Exercise directions: Once you reach the end of the data, transcribe all of it exactly.

####################

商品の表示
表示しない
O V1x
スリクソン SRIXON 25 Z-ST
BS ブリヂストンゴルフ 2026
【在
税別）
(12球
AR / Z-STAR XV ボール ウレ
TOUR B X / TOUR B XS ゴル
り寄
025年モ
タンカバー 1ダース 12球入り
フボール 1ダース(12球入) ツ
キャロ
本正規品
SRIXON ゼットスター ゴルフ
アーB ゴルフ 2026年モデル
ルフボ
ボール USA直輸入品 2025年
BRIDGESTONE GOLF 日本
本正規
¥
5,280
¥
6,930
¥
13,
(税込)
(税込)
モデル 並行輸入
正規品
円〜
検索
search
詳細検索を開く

####################

Exercise solution:
商品の表示
表示しない
O V1x
スリクソン SRIXON 25 Z-ST
BS ブリヂストンゴルフ 2026
【在
税別）
(12球
AR / Z-STAR XV ボール ウレ
TOUR B X / TOUR B XS ゴル
り寄
025年モ
タンカバー 1ダース 12球入り
フボール 1ダース(12球入) ツ
キャロ
本正規品
SRIXON ゼットスター ゴルフ
アーB ゴルフ 2026年モデル
ルフボ
ボール USA直輸入品 2025年
BRIDGESTONE GOLF 日本
本正規
¥
5,280
¥
6,930
¥
13,
(税込)
(税込)
モデル 並行輸入
正規品
円〜
検索
search
詳細検索を開く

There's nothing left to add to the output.